He didn’t get it. A day later, when congressional leaders met with Treasury Secretary Timothy Geithner and Rob Nabors, the White House’s congressional liaison, the administration took a hard line.
Geithner called for $1.6 trillion in new tax revenues and $50 billion in spending to stimulate the economy. A hike in the $16.4 trillion debt ceiling must be a part of any deal, the Treasury secretary said. The total package would trim the federal deficit by $4 trillion over a decade, but it included gimmicks on the spending side – like counting anticipated savings from the withdrawal of American forces from Iraq and Afghanistan.
“I was flabbergasted,” Boehner would recall.
“You can’t be serious,” he told Geithner.
The Republicans were particularly taken aback because nine days earlier, on Nov. 20, Nabors had told Republican staffers that he had a White House offer in hand but didn’t want to be laughed out of the room, said a GOP source. The Republicans took it as a good sign that Nabors had saved them the song and dance. So when Nabors came back more than a week later with Geithner to present the same plan, Republicans concluded that the White House was not negotiating in good faith.
Later, the speaker dismissed the White House proffer as a “la-la-land offer.” Obama was on the road the next day, ratcheting up the pressure with a widely covered speech in the Philadelphia suburbs.

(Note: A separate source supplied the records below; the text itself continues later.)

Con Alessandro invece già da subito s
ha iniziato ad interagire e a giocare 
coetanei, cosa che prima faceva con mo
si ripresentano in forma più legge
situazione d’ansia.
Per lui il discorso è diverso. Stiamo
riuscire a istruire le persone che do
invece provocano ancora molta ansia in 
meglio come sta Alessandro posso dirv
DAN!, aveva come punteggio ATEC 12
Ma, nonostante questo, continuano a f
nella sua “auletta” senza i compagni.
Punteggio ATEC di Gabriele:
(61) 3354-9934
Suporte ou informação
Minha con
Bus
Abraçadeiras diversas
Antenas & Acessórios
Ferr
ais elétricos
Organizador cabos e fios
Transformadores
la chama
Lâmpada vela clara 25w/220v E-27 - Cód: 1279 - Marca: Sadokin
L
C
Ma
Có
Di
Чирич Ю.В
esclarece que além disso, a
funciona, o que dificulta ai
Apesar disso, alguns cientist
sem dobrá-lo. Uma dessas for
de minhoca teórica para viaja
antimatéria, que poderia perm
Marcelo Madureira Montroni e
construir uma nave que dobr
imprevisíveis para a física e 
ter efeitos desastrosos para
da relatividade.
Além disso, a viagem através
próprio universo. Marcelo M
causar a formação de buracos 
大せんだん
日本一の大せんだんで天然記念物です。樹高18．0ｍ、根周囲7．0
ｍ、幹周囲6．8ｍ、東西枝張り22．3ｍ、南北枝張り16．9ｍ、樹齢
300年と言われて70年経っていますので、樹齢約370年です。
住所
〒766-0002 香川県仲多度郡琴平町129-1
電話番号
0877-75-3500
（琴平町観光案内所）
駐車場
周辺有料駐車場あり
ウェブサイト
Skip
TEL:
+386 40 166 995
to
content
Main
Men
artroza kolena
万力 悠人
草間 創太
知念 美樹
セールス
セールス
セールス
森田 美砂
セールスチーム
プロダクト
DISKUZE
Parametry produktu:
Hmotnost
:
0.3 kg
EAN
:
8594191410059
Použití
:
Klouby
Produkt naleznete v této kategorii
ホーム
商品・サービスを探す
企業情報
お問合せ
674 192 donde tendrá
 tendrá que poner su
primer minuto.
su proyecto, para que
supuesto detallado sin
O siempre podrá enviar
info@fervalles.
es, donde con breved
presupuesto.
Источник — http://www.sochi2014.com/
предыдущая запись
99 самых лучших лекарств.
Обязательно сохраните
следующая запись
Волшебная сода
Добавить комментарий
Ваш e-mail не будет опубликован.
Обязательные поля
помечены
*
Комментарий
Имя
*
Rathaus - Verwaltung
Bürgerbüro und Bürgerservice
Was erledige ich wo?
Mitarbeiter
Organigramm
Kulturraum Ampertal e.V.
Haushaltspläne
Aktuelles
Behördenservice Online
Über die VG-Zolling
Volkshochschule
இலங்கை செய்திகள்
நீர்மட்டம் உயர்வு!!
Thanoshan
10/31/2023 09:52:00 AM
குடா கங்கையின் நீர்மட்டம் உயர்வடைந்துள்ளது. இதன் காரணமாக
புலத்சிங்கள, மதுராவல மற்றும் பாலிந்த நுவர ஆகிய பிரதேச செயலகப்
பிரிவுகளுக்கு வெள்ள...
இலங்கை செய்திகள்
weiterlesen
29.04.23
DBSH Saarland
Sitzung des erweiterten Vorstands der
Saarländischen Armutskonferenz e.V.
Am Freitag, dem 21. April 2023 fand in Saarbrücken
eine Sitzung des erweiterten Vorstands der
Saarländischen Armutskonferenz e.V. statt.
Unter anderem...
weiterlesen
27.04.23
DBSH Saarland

Obama and his aides, it appeared, had learned from their experience in the debt-ceiling negotiations of 2011. “Republicans in Congress are not going to make these decisions because they are suddenly persuaded by the president. They are going to make these decisions because they’ve decided it’s in their political interest to do so,” a White House official said.
Obama’s staff believed they were helping Boehner corral Republican votes. “Gone are the days when you could … cut a deal with the leader and expect the rank and file to follow along. We learned that about 10 different times in 2011 with Boehner,” the official said.
If worse comes to worst, the aide said then, Boehner could drop the so-called Hastert Rule, named after former Republican Speaker Dennis Hastert, who decreed that a measure had to have the support of “a majority of the majority” or it would not reach the floor.
It would be difficult, but “that’s sort of the definition of leadership.” In a crunch, Boehner would have only to agree to put the deal on the floor and guarantee a few dozen Republican votes. Pelosi’s Democrats would do the rest.
“All we need is 40 votes. We don’t need 150 Republicans,” the aide said. (In the end, the mini-deal struck would gain 85.) The rest of the Republican members could satisfy their conservative constituents, and their principles, and be given a pass to vote no. Boehner could catch hell from tea party types and conservative commentators, but that was the cost of leadership. “This goes to the question about Boehner as a leader,” the aide argued.
On the first Monday in December, the House Republicans made a show of unity. With a letter signed by Rep. Eric Cantor of Virginia, the majority leader, Ryan, Camp, and other GOP leaders, the speaker countered the Geithner proposal. It was largely a restating of the Republican position, but it officially put $800 million in revenues on the table.
In Boehner’s two-front war, he needed to get the average Republican member acclimated to the notion of higher taxes and persuade them that their leaders were all in agreement. It was a matter of convincing the rank and file that they should not be “caught between the perfect and the good,” as the speaker liked to put it.
The letter helped acclimate his colleagues, and $800 billion in additional revenue was quietly accepted as a Republican baseline. So was a demand that the age of Medicare eligibility be raised from 65 to 67, and a call for saving $200 billion from entitlement programs by changing the way cost-of-living raises are calculated. There was no mention, in the GOP letter, of one of Obama’s leading priorities: removing the debt ceiling from the debate.
Nowhere to Go
The polls were moving Obama’s way. And an increasing number of House and Senate Republicans were publicly acknowledging that the deal would have to include higher tax rates for their wealthiest constituents. So Team Obama clung to its strategy.
“The president said there is no deal without rates going up,” said a White House official. “No deal means we go over the cliff.”
Inside the White House, aides grappled with the economic effects of doing just that. But it would take time for the new tax hikes and spending cuts to hit home and affect behavior. The markets might take a wait-and-watch approach to see how the new Congress acted. The cliff was more like a slope: a phrase that liberal-leaning think tanks close to the White House perpetuated. The administration had time.